Search code examples
sqldb2ibm-midrange

Splitting a string based on delimiter using SQL


I have a "flat file" with structure as below:

machineCode,Key,Ip_Name_No,Share_Percent,Account_Name,Account_No                       
"ygh048GT",4767,534293748,"100.00","cderfgdsc Publishing International Ltd","160102040"  
"xcd064HW",6380,65424090,"100.00","dascdfrgh snm skion","00090382478"                    
"000065AN",6402,65424090,"100.00","xcdertn,john sean","00090382478"                    
.....

The first row are the column headings. As can be seen, the fields are separated by a comma. The requirement is to split the single string into separate fields.

This could be done by excel and then uploaded to a DB table using the data to columns option with comma as delimiter but the Account_Name field can contain commas within the values itself.

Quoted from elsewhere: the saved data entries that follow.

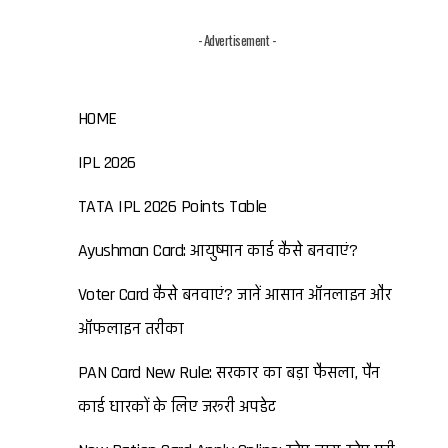
े
- Advertisement -
HOME
IPL 2026
TATA IPL 2026 Points Table
Ayushman Card: आयुष्मान कार्ड कैसे बनवाएं?
Voter Card कैसे बनवाएं? जानें आसान ऑनलाइन और
ऑफलाइन तरीका
PAN Card New Rule: सरकार का बड़ा फैसला, पैन
कार्ड धारकों के लिए जरूरी अपडेट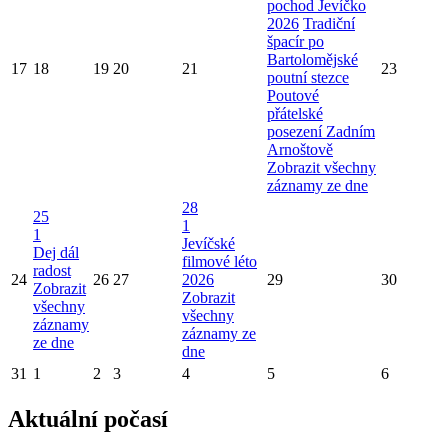
pochod Jevíčko
2026
Tradiční
špacír po
Bartolomějské
17
18
19
20
21
23
poutní stezce
Poutové
přátelské
posezení Zadním
Arnoštově
Zobrazit všechny
záznamy ze dne
28
25
1
1
Jevíčské
Dej dál
filmové léto
radost
24
26
27
2026
29
30
Zobrazit
Zobrazit
všechny
všechny
záznamy
záznamy ze
ze dne
dne
31
1
2
3
4
5
6
Aktuální počasí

So, I came up with the below SQL. Question is, does this look correct ? Also, there must be some easier way to do this, any suggestions ?

WITH POS AS (
select 
LOCATE_IN_STRING ( DATA , ',' , 2 )  - 1 AS TUNECODE_END ,
LOCATE_IN_STRING (DATA, ',' ,  LOCATE_IN_STRING ( DATA , ',' , 2 ) + 1)  - 1 AS WORKKEY_END,
LOCATE_IN_STRING( DATA , ','  ,   (LOCATE_IN_STRING (DATA, ',' ,  LOCATE_IN_STRING ( DATA , ',' , 2 ) + 1) + 1) ) - 1 AS IPNN_END,
LOCATE_IN_STRING( DATA , ','  , (LOCATE_IN_STRING( DATA , ','  ,   (LOCATE_IN_STRING (DATA, ',' ,  LOCATE_IN_STRING ( DATA , ',' , 2 ) + 1) + 1) )  + 1) ) - 1 AS PERC_END,

CASE WHEN
 SUBSTR ( DATA , 
(
LOCATE_IN_STRING ( DATA , ',' , 
(LOCATE_IN_STRING( DATA , ','  , (LOCATE_IN_STRING( DATA , ','  ,   (LOCATE_IN_STRING (DATA, ',' ,  LOCATE_IN_STRING ( DATA , ',' , 2 ) + 1) + 1) )  + 1) ) + 1 ) ) + 1),
1) <> '"' 
THEN
LOCATE_IN_STRING ( DATA , ',' ,  
(LOCATE_IN_STRING ( DATA , ',' , 
(LOCATE_IN_STRING( DATA , ','  , (LOCATE_IN_STRING( DATA , ','  ,   (LOCATE_IN_STRING (DATA, ',' ,  LOCATE_IN_STRING ( DATA , ',' , 2 ) + 1) + 1) )  + 1) ) + 1 ) ) + 1)) - 1 

ELSE

LOCATE_IN_STRING ( DATA , ',' , 
(LOCATE_IN_STRING( DATA , ','  , (LOCATE_IN_STRING( DATA , ','  ,   (LOCATE_IN_STRING (DATA, ',' ,  LOCATE_IN_STRING ( DATA , ',' , 2 ) + 1) + 1) )  + 1) ) + 1 ) ) - 1

END AS ACNAME_END,
RRN(P) ROWN

FROM PLDWRK P 

) SELECT 

CAST ( SUBSTR( DATA , 1, TUNECODE_END ) AS CHAR(25))AS MACHINECODE ,
CAST ( SUBSTR( DATA , TUNECODE_END + 2 ,  WORKKEY_END - (TUNECODE_END + 1)  ) AS DEC(12,0))  AS KEY,
CAST(SUBSTR( DATA , WORKKEY_END + 2,  IPNN_END - (WORKKEY_END + 1) ) AS DEC(12, 0 )) AS IP_NN,
CAST (SUBSTR( DATA, IPNN_END + 2, PERC_END - (IPNN_END + 1)) AS CHAR(8))AS PERCENTAGE,
CAST (SUBSTR( DATA, PERC_END + 2, ACNAME_END - (PERC_END + 1)) AS CHAR(100)) AS ACCOUNT_NAME,
CAST (SUBSTR( DATA, ACNAME_END + 2 ) AS CHAR(30)) as ACCOUNT_NUMBER

 FROM PLDWRK P JOIN POS ON ROWN = RRN(P) 

Solution

  • Lots of things are easier than raw SQL...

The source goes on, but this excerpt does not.